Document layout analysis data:
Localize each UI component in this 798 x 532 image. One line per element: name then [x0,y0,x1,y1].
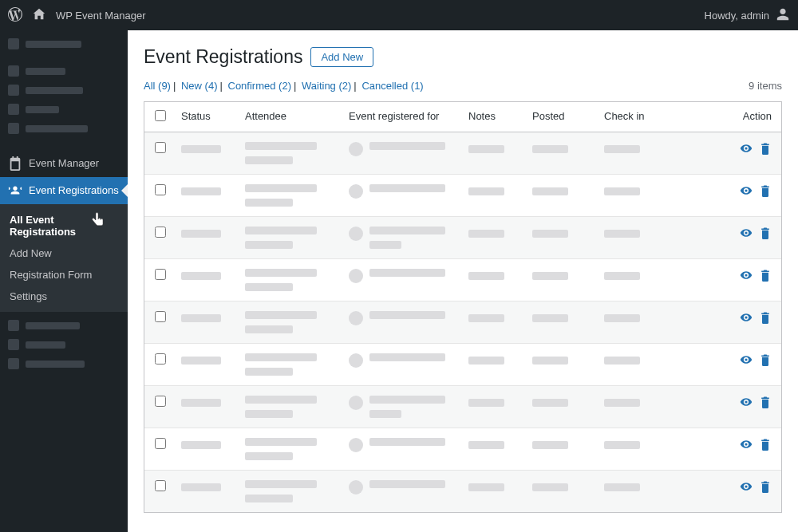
admin-top-bar: WP Event Manager Howdy, admin [0,0,798,30]
user-greeting[interactable]: Howdy, admin [705,10,769,22]
site-title[interactable]: WP Event Manager [56,10,145,22]
home-icon[interactable] [32,7,46,24]
wordpress-logo-icon[interactable] [8,7,22,24]
user-avatar-icon[interactable] [776,7,790,24]
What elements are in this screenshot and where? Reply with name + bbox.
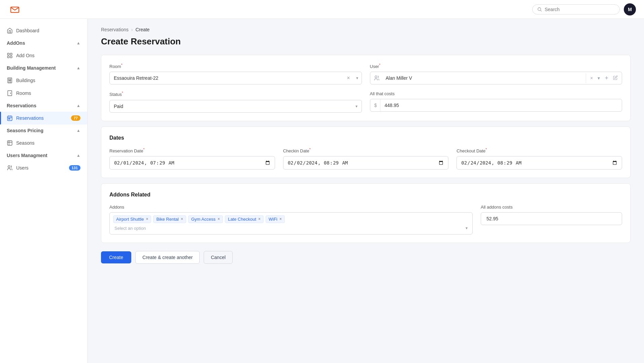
costs-input-wrapper: $: [370, 99, 622, 112]
status-select[interactable]: Paid Pending Cancelled: [110, 100, 362, 112]
checkout-date-group: Checkout Date*: [456, 148, 622, 170]
user-add-button[interactable]: +: [603, 73, 610, 83]
sidebar-item-users[interactable]: Users 131: [0, 161, 87, 174]
addon-tag-airport-shuttle-label: Airport Shuttle: [116, 217, 144, 222]
create-button[interactable]: Create: [101, 251, 131, 263]
addon-tag-bike-rental-label: Bike Rental: [156, 217, 178, 222]
status-group: Status* Paid Pending Cancelled ▾: [109, 91, 362, 112]
sidebar-item-buildings[interactable]: Buildings: [0, 74, 87, 87]
chevron-up-users-icon: ▲: [76, 153, 80, 158]
checkin-date-label: Checkin Date*: [283, 148, 449, 153]
room-user-section: Room* × ▾ User*: [101, 55, 631, 121]
addon-remove-airport-shuttle[interactable]: ×: [146, 217, 148, 221]
checkout-date-input[interactable]: [456, 156, 622, 170]
addon-remove-wifi[interactable]: ×: [279, 217, 282, 221]
addon-tag-late-checkout-label: Late Checkout: [228, 217, 256, 222]
sidebar-section-building-title: Building Management: [7, 65, 56, 71]
svg-rect-0: [8, 3, 22, 16]
room-clear-button[interactable]: ×: [344, 75, 352, 81]
addon-remove-bike-rental[interactable]: ×: [181, 217, 183, 221]
sidebar-section-reservations[interactable]: Reservations ▲: [0, 100, 87, 112]
user-dropdown-button[interactable]: ▾: [596, 74, 601, 82]
user-label: User*: [370, 63, 622, 69]
sidebar-section-reservations-title: Reservations: [7, 103, 36, 108]
reservations-badge: 77: [71, 115, 80, 121]
addons-section-title: Addons Related: [109, 192, 622, 198]
chevron-up-reservations-icon: ▲: [76, 103, 80, 108]
sidebar-item-seasons[interactable]: Seasons: [0, 137, 87, 149]
room-input[interactable]: [110, 72, 344, 84]
breadcrumb-current: Create: [135, 27, 149, 32]
sidebar-addons-label: Add Ons: [16, 53, 34, 58]
page-title: Create Reservation: [101, 36, 631, 47]
addons-dropdown-icon[interactable]: ▾: [464, 226, 469, 230]
door-icon: [7, 90, 13, 96]
addons-tags: Airport Shuttle × Bike Rental × Gym Acce…: [113, 215, 469, 223]
avatar[interactable]: M: [624, 3, 636, 15]
room-label: Room*: [109, 63, 362, 69]
svg-rect-12: [8, 91, 12, 96]
cancel-button[interactable]: Cancel: [204, 251, 233, 264]
dates-row: Reservation Date* Checkin Date* Checkout…: [109, 148, 622, 170]
addons-wrapper[interactable]: Airport Shuttle × Bike Rental × Gym Acce…: [109, 212, 473, 234]
addon-remove-late-checkout[interactable]: ×: [258, 217, 261, 221]
addons-costs-input[interactable]: [481, 213, 622, 225]
room-dropdown-icon[interactable]: ▾: [353, 76, 362, 80]
svg-point-13: [10, 93, 11, 94]
users-icon: [7, 165, 13, 171]
sidebar-section-users[interactable]: Users Managment ▲: [0, 149, 87, 161]
sidebar-section-seasons-title: Seasons Pricing: [7, 128, 43, 133]
sidebar-section-seasons[interactable]: Seasons Pricing ▲: [0, 124, 87, 137]
addon-tag-late-checkout: Late Checkout ×: [225, 215, 264, 223]
user-field-actions: × ▾ +: [586, 73, 622, 83]
logo: [8, 3, 22, 16]
user-field-value: Alan Miller V: [383, 72, 586, 84]
costs-group: All that costs $: [370, 91, 622, 112]
status-select-wrapper[interactable]: Paid Pending Cancelled ▾: [109, 100, 362, 113]
svg-point-16: [9, 118, 10, 119]
checkin-date-input[interactable]: [283, 156, 449, 170]
home-icon: [7, 28, 13, 34]
sidebar-item-reservations[interactable]: Reservations 77: [0, 112, 87, 124]
chevron-up-icon: ▲: [76, 41, 80, 45]
addons-costs-label: All addons costs: [481, 205, 622, 210]
room-group: Room* × ▾: [109, 63, 362, 84]
search-input[interactable]: [545, 7, 615, 12]
create-another-button[interactable]: Create & create another: [135, 251, 200, 264]
costs-label: All that costs: [370, 91, 622, 96]
sidebar-item-dashboard[interactable]: Dashboard: [0, 24, 87, 37]
user-edit-button[interactable]: [612, 74, 619, 82]
svg-point-19: [375, 76, 377, 78]
room-user-row: Room* × ▾ User*: [109, 63, 622, 84]
costs-input[interactable]: [380, 99, 622, 111]
main-content: Reservations › Create Create Reservation…: [88, 19, 644, 363]
addons-section: Addons Related Addons Airport Shuttle × …: [101, 183, 631, 243]
addon-tag-wifi-label: WiFi: [269, 217, 277, 222]
sidebar-item-addons[interactable]: Add Ons: [0, 49, 87, 62]
package-icon: [7, 52, 13, 59]
topnav: M: [0, 0, 644, 19]
sidebar-dashboard-label: Dashboard: [16, 28, 39, 33]
addon-tag-gym-access: Gym Access ×: [188, 215, 223, 223]
user-clear-button[interactable]: ×: [589, 74, 594, 82]
user-field-wrapper[interactable]: Alan Miller V × ▾ +: [370, 72, 622, 84]
sidebar-section-addons-title: AddOns: [7, 40, 25, 46]
svg-rect-4: [10, 53, 12, 55]
search-icon: [537, 7, 542, 12]
layout: Dashboard AddOns ▲ Add Ons Building Mana…: [0, 19, 644, 363]
svg-rect-9: [10, 79, 11, 80]
status-label: Status*: [109, 91, 362, 97]
sidebar-section-addons[interactable]: AddOns ▲: [0, 37, 87, 49]
addons-placeholder: Select an option: [113, 225, 147, 231]
search-box[interactable]: [532, 4, 620, 14]
svg-rect-5: [7, 56, 9, 58]
breadcrumb-parent[interactable]: Reservations: [101, 27, 129, 32]
room-input-wrapper[interactable]: × ▾: [109, 72, 362, 84]
sidebar-seasons-label: Seasons: [16, 140, 34, 146]
reservation-date-input[interactable]: [109, 156, 275, 170]
sidebar-item-rooms[interactable]: Rooms: [0, 87, 87, 100]
sidebar-section-building[interactable]: Building Management ▲: [0, 62, 87, 74]
reservation-date-label: Reservation Date*: [109, 148, 275, 153]
addons-label: Addons: [109, 205, 473, 210]
addon-remove-gym-access[interactable]: ×: [217, 217, 220, 221]
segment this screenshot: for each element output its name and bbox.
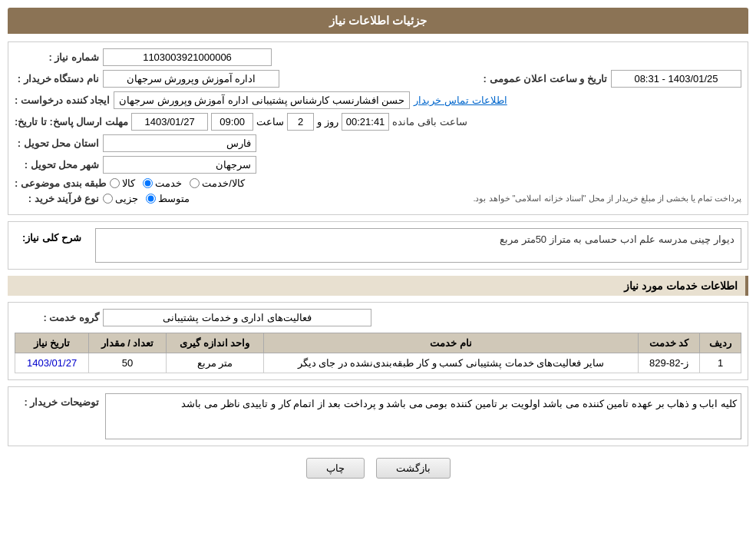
saat-label: ساعت <box>256 116 284 128</box>
saat-value: 09:00 <box>211 113 253 131</box>
tabaqe-khadamat-radio[interactable] <box>143 178 153 188</box>
ostan-label: استان محل تحویل : <box>15 137 99 149</box>
mande-label: ساعت باقی مانده <box>392 116 467 128</box>
goroh-khadamat-label: گروه خدمت : <box>15 312 99 323</box>
sharh-koli-value: دیوار چینی مدرسه علم ادب حسامی به متراز … <box>95 228 741 263</box>
sharh-koli-label: شرح کلی نیاز: <box>15 228 89 247</box>
tabaqe-kala: کالا <box>110 177 135 189</box>
ostan-value: فارس <box>103 134 256 152</box>
mohlat-label: مهلت ارسال پاسخ: تا تاریخ: <box>15 116 128 128</box>
tawzih-kharidar-label: توضیحات خریدار : <box>15 396 99 408</box>
farayand-jozi-radio[interactable] <box>103 194 113 204</box>
mande-value: 00:21:41 <box>342 113 390 131</box>
page-header: جزئیات اطلاعات نیاز <box>8 8 748 34</box>
table-row: 1ز-82-829سایر فعالیت‌های خدمات پشتیبانی … <box>15 353 741 373</box>
mohlat-date-value: 1403/01/27 <box>131 113 208 131</box>
tawzih-kharidar-textarea[interactable] <box>105 393 741 439</box>
nam-dastgah-value: اداره آموزش وپرورش سرجهان <box>103 70 279 88</box>
rooz-value: 2 <box>287 113 314 131</box>
farayand-motovaset-radio[interactable] <box>146 194 156 204</box>
rooz-label: روز و <box>317 116 338 128</box>
col-header-tarix: تاریخ نیاز <box>15 333 89 353</box>
farayand-notice: پرداخت تمام یا بخشی از مبلغ خریدار از مح… <box>200 194 741 204</box>
tabaqe-kala-khadamat-radio[interactable] <box>190 178 200 188</box>
col-header-nam: نام خدمت <box>263 333 638 353</box>
col-header-kod: کد خدمت <box>638 333 699 353</box>
shomare-niaz-value: 1103003921000006 <box>103 48 272 66</box>
nam-dastgah-label: نام دستگاه خریدار : <box>15 73 99 84</box>
tabaqe-khadamat: خدمت <box>143 177 182 189</box>
tabaqe-kala-radio[interactable] <box>110 178 120 188</box>
ejad-konande-label: ایجاد کننده درخواست : <box>15 94 110 106</box>
farayand-motovaset: متوسط <box>146 193 190 204</box>
tabaqe-kala-khadamat: کالا/خدمت <box>190 177 245 189</box>
farayand-label: نوع فرآیند خرید : <box>15 193 99 204</box>
khadamat-table: ردیف کد خدمت نام خدمت واحد اندازه گیری ت… <box>15 333 741 373</box>
ejad-konande-value: حسن افشارنسب کارشناس پشتیبانی اداره آموز… <box>114 91 410 109</box>
khadamat-section-title: اطلاعات خدمات مورد نیاز <box>8 276 748 296</box>
ettelaat-tamas-link[interactable]: اطلاعات تماس خریدار <box>414 94 507 106</box>
bazgasht-button[interactable]: بازگشت <box>376 458 451 479</box>
tarix-value: 1403/01/25 - 08:31 <box>611 70 741 88</box>
goroh-khadamat-value: فعالیت‌های اداری و خدمات پشتیبانی <box>103 309 371 326</box>
farayand-jozi: جزیی <box>103 193 138 204</box>
shomare-niaz-label: شماره نیاز : <box>15 51 99 63</box>
shahr-label: شهر محل تحویل : <box>15 159 99 171</box>
shahr-value: سرجهان <box>103 156 256 174</box>
chap-button[interactable]: چاپ <box>306 458 365 479</box>
col-header-vahed: واحد اندازه گیری <box>166 333 263 353</box>
col-header-tedad: تعداد / مقدار <box>89 333 167 353</box>
col-header-radif: ردیف <box>700 333 741 353</box>
tabaqe-label: طبقه بندی موضوعی : <box>15 177 106 189</box>
tarix-label: تاریخ و ساعت اعلان عمومی : <box>484 73 607 84</box>
footer-buttons: بازگشت چاپ <box>8 454 748 482</box>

▶ Activity:
The lines you need are those containing "ردیف"; find them in the records and copy them.

▶ Output of the exercise:
khadamat-table: ردیف کد خدمت نام خدمت واحد اندازه گیری ت… <box>15 333 741 373</box>
col-header-radif: ردیف <box>700 333 741 353</box>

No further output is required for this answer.